Audi Timing Belt
Photo Credit: Ernesto Andrade
In this modern era, many vehicle owners are becoming more and more savvy about vehicle maintenance and repair. But, timing systems, crucial to good engine performance, are still a mystery to many people. Here is a short "primer", nine important facts to know and understand about timing systems:
- A timing belt, timing chain or cam belt is a part of an internal combustion engine that synchronizes the rotation of the crankshaft and the camshaft(s) so that the engine's valves open and close at the proper times during each cylinder's intake and exhaust strokes. (Wikipedia)
- A timing belt is a belt that usually features teeth on the inside surface, while a timing chain is a roller chain. (Wikipedia)
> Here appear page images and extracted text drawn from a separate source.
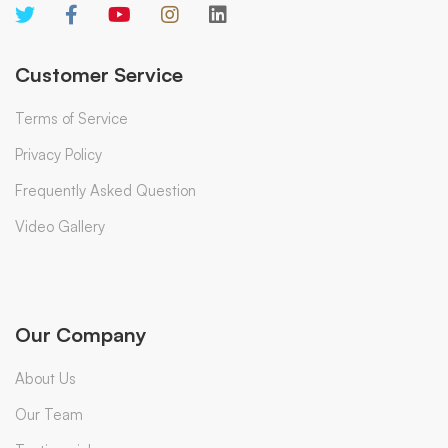
Customer Service
Terms of Service
Privacy Policy
Frequently Asked Question
Video Gallery
Our Company
About Us
Our Team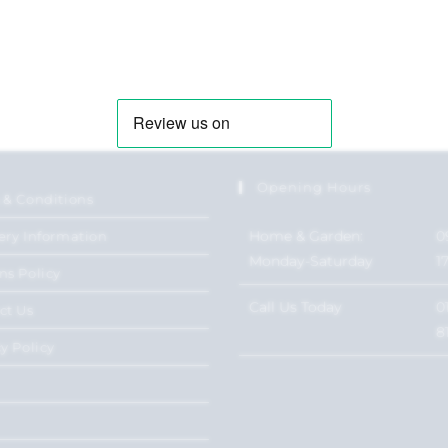
Opening Hours
 & Conditions
Home & Garden:
0
ery Information
Monday-Saturday
1
ns Policy
Call Us Today
0
ct Us
8
y Policy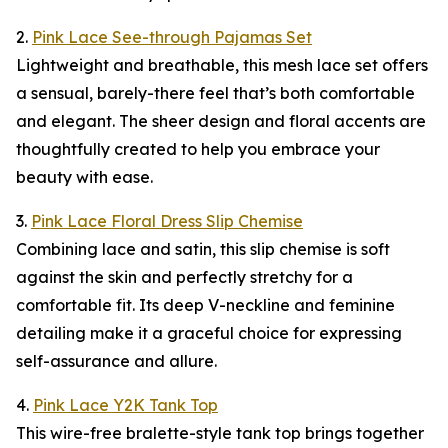
2.
Pink Lace See-through Pajamas Set
Lightweight and breathable, this mesh lace set offers
a sensual, barely-there feel that’s both comfortable
and elegant. The sheer design and floral accents are
thoughtfully created to help you embrace your
beauty with ease.
3.
Pink Lace Floral Dress Slip Chemise
Combining lace and satin, this slip chemise is soft
against the skin and perfectly stretchy for a
comfortable fit. Its deep V-neckline and feminine
detailing make it a graceful choice for expressing
self-assurance and allure.
4.
Pink Lace Y2K Tank Top
This wire-free bralette-style tank top brings together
- Since timing chains and belts serve to synch the motion of the crankshaft and piston position with the cam shaft, maintaining these will avoid major mechanical failures and help to avoid serious repair bills
- A great many vehicles, especially those built in the last decade, might utilize a timing chain for timing the camshaft and valves instead of the timing belt that had been standard on older cars.
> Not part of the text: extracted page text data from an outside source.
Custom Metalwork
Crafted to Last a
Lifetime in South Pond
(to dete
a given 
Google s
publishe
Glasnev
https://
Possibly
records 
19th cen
- Despite the fact that timing chains are much more stronger than older timing belts, they can still break down and be the cause of catastrophic damage.
- A high percent of cars that use timing belts, instead of chains, are known as interference engines. That means that the valve and the piston occupy the same space at different times. At any given time, there is always at least one or two valves that are at full extension.
- If your belt fails for any reason...water pump, idler bearing, etc. ...the camshafts will stop instantly. And, as you are rolling to the side of the road wondering what has happened, your pistons are still going up and down attached to the crankshaft, beating and bending the daylight out of whichever valves are still left at full extension when the camshaft stops (because the cam and the crank are no longer synchronized).
- Remember folks, your timing belt should never be left in place more than 100,000 miles.
- A good "check" is to look at the exposed serpentine belt, if it's never been changed, then the timing belt has likely never been changed.